Sambil memegang pinggulnya kuayunkan penisku dengan cepat setelah penisku berada di dalam lubang vagina Mama.
Sekarang Lina yang memanggil-manggil Mama. "Ohh... sebentar, Lin... sebentar... oohh... mmmhh... nikmat juga dari belakang, Drooo... truusss... Drooo... ooohh... oohh..." desah Mama sambil menjawab Lina.
"Yeahh... Maaa..."
"Oohhh.... shhiitt.... ooohhh... oohhh..."
Saat air maniku mau keluar, kucabut penisku yang bau amis memek Mama, lalu kukocok penisku... sheerrr... shheerrr.... shheerr... napasku terengah-engah saking nikmat dan napsunya, kukeluarkan air maniku....
Chrroottt.... chrrooott... chrroottt... crrooott....

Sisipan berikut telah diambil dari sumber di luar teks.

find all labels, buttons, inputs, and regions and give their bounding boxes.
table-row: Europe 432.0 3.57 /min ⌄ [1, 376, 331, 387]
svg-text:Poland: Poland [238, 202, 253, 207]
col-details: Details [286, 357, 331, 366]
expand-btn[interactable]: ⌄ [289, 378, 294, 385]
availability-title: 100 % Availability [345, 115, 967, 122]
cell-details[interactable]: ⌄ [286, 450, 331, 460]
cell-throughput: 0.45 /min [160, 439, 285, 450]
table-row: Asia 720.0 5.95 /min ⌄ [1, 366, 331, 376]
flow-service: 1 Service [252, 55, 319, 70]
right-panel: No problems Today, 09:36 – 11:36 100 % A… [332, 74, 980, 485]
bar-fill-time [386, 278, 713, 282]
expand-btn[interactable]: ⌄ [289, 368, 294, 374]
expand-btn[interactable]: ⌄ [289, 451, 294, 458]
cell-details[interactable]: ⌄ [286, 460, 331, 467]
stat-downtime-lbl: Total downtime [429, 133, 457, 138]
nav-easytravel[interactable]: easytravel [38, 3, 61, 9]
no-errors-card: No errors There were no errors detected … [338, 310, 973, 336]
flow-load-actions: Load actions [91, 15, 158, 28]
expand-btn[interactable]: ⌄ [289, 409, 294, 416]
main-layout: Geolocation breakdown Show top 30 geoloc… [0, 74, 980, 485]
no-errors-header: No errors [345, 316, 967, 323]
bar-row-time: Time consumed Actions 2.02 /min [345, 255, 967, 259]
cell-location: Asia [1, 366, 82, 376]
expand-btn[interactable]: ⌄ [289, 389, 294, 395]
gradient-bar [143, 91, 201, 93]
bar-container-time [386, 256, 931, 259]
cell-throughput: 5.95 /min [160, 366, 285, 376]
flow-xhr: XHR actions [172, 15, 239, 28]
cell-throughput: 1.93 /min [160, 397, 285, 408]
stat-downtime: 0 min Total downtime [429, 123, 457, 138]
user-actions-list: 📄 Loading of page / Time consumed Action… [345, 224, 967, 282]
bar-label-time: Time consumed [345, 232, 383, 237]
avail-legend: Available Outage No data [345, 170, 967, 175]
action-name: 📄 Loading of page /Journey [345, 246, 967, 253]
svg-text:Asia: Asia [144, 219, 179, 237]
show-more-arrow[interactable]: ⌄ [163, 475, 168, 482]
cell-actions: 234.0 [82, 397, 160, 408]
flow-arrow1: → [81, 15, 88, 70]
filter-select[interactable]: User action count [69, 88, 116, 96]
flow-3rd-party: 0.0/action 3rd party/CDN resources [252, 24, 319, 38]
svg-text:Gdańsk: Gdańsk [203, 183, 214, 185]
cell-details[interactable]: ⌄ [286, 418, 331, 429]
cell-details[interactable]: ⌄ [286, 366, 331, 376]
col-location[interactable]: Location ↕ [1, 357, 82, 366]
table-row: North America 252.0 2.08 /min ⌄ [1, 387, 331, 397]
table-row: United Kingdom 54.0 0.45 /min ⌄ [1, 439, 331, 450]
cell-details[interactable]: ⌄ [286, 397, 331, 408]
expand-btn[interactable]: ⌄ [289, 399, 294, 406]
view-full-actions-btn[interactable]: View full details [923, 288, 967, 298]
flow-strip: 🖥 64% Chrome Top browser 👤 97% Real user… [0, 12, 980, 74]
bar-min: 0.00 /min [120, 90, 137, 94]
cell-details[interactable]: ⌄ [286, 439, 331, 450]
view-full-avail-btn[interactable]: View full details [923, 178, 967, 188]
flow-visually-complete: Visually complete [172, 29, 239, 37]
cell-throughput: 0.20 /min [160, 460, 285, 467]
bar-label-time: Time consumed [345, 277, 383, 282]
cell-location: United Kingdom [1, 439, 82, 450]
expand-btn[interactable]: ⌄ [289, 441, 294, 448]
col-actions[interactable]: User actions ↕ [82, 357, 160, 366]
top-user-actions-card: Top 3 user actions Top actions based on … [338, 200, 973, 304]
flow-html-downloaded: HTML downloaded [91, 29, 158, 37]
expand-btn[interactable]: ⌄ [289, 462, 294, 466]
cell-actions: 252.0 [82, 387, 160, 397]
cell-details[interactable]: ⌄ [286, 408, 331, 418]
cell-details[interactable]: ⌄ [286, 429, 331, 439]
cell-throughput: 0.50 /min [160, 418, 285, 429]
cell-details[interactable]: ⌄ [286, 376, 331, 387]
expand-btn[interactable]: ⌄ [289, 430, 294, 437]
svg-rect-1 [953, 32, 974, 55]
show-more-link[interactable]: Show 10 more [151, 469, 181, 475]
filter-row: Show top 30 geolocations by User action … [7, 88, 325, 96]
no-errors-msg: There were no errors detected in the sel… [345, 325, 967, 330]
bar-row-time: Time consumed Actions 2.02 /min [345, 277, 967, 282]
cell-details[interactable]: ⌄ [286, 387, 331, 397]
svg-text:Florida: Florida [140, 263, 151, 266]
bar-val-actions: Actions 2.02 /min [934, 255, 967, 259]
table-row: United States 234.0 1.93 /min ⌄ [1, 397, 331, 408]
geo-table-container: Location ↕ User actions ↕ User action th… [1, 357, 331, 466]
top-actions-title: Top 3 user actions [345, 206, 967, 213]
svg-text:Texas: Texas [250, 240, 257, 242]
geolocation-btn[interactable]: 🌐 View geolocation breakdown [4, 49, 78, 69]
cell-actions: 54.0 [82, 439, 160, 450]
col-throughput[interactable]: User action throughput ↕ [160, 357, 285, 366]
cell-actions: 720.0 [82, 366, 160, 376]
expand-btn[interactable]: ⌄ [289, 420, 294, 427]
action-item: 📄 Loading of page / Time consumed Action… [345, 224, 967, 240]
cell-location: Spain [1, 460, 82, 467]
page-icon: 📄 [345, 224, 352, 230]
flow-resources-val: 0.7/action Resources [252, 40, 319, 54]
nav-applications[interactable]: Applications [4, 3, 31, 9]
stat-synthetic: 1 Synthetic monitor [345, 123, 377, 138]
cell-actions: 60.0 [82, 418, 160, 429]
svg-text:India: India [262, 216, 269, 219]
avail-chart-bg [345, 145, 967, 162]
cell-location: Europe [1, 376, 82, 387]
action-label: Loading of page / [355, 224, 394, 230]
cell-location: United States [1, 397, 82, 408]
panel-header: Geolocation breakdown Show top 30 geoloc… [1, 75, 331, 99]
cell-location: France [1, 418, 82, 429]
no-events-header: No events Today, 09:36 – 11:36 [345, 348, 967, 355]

Setelah kulampiaskan napsuku di depan anus Mama, waktu selanjutnya kuserahkan pada Mama, karena setelah kupakai kembali celana pendekku, aku pergi dari kamar Mama.
Kendati begitu, Mama adalah tetap seorang Mama. Ia masih membawa makanan pulang untukku dari tetangga yang merayakan ulang tahun anaknya.
Papa sudah pulang, lalu Mama membikin kopi untuk kami berdua. Setelah itu Mama duduk di samping Papa.
Aku tidak cemburu karena posisi kami sekarang sama, bisa menyetubuhi wanita yang duduk di sampingnya itu kapan saja.
Cuma bedanya, Papa memiliki surat resmi untuk menyetubuhi Mama yaitu surat nikah, sedangkan aku hanya mengandalkan urat, tetapi bagaimanapun juga kegiatanku menyetubuhi Mama sudah menjadi rutinitasku sehari-hari karena tidak pernah puas-puasnya aku dengan 'lubang rahasia' milik mamaku itu, apalagi kalau lagi nge-crot air maniku sampai nendang kencang ke rahim Mama.
Mama juga senang bersetubuh denganku mungkin pancaran air mani Papa sudah lemah tidak nikmat lagi kalau nendang ke rahimnya.